The current initiative, filed in April, proposes to permanently conserve about 570,000 acres of the most sensitive Trust land—about 5 percent of the total—and provides a mechanism through which cities, towns, counties and state agencies can purchase Trust land for conservation purposes without going to auction. The West Desert Preserve is on the current list of the most sensitive land.

While it doesn't exactly appear out of place on that list, this little plot of desert, with its skinny trails and thick stands of ocotillo and scrub, its 250-year-old, multi-armed saguaro and its rare and endangered Pima Pineapple cactus, lacks the flash of some of the other acres up for conservation. Many of the other lands on the list are adjacent to famous national and state parks, federal monuments and well-known mountain ranges and recreation areas—places with names like Kartchner, Homolovi, Ironwood, Dragoon, Saguaro, San Pedro, and Grand Canyon. And while it’s a good idea to protect the state’s last best places—places that draw millions in tourism dollars—from having overbuilt mansions and big box retailers right next door, the West Desert Preserve made the list because it provides a more modest, but no less important buffer for a community that is running out of space.

“The public is changing,” Bill said. “The public sees uncontrolled growth and doesn't like what it sees.”

In the past, the land department has responded, within the bonds of its constitutional mandate, to changes in the economic life of the state.

Since statehood, according to the department's own history, the idea of what the “highest and best use” of the Trust land is has changed from mining to grazing to agriculture to residential and commercial development in accordance with which industry was ascendant at the time.

“As the economics of the state have changed, land uses have changed,” said Ben Alteneder, a spokesman for the land department, “but our mandate has always been to get the highest and best use of the land.”

And yet, even though the mining and ranching industries could hardly be considered as vitally important to the state's larger economy as they once were, some 8 million acres — more than 90 percent — of Trust lands currently have grazing leases, according to the department.

“Almost all of the lands are under one or more leases for natural resource uses and commercial development purposes,” the department's Web site confirms.

It would stand to reason, supporters of reform say, that open space and conservation —two concepts that enjoy widespread public support these days — could be considered the highest and best uses for at least a small portion of Trust land.

“We have tremendous local support,” Bill said, adding weight to the argument that the general public supports conservation, even if most people aren't as active and directly engaged with the desert as the Adamsons are.

“We have the support of about 75 percent of Green Valley; people say that they want this area (and others like it) preserved even if they've never been out here and will never come out here. They feel good knowing it’s here.”
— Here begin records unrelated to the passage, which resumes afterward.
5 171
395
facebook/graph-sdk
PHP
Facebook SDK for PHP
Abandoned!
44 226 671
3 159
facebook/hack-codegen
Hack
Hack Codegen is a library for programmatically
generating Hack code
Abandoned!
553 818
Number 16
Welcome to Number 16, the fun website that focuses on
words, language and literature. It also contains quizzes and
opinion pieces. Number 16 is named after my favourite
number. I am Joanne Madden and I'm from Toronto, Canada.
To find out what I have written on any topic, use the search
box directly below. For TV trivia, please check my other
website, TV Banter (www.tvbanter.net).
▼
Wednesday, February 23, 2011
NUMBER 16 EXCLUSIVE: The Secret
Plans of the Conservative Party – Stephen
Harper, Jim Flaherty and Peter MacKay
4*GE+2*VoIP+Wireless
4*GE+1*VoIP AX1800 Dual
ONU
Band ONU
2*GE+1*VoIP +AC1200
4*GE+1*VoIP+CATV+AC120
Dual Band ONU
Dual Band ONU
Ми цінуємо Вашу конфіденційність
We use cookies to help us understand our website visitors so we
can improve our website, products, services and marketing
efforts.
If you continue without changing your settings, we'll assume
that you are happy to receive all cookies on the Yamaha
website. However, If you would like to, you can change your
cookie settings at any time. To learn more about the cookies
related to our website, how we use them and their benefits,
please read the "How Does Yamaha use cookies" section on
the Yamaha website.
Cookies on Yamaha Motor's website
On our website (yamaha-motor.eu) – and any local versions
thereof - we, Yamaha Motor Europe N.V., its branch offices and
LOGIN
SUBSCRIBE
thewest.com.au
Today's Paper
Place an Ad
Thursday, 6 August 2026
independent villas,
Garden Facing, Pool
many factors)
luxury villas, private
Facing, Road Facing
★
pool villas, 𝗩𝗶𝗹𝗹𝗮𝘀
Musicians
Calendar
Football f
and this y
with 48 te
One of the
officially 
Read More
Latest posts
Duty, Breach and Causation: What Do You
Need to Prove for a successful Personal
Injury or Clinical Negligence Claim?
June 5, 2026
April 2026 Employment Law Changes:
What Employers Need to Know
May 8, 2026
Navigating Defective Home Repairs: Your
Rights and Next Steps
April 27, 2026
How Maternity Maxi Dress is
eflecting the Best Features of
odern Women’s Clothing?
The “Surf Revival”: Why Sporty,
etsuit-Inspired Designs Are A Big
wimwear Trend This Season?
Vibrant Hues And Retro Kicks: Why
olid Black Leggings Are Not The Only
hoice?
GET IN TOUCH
This time around, Bill, who describes himself as an eternal optimist, is even more optimistic than ever about the chances that the reform initiative will pass.

A recent trade-off between Gov. Napolitano and the Home Builders Association of Central Arizona, which has long opposed State Trust land reform and helped defeat a more ambitious reform measure in 2006, convinced the home builders not to oppose the new measure.

The governor removed provisions in a transportation improvement initiative that would have put some of the burden for new roads on developers, as was reported by Capitol Media Services and others in early May, in exchange for the home-builders' promise to remain “neutral” on Trust land reform. The state teachers union, which necessarily opposes any initiative it sees as a potential drag on school funding, has also reportedly agreed not to oppose this year’s effort.

And while that's certainly good news and reason for hope among the initiative’s supporters, the whole debate seems a bit out-of-touch, even moot, when you’re actually out here on the ground, walking at a good clip, looking for peace among the thorny fauna and hearing all that shifting and scuttling life that thrives, hidden and secret, on this humble little plot of easy desert, bounded by mining waste rising like mountains, and yet still so far away.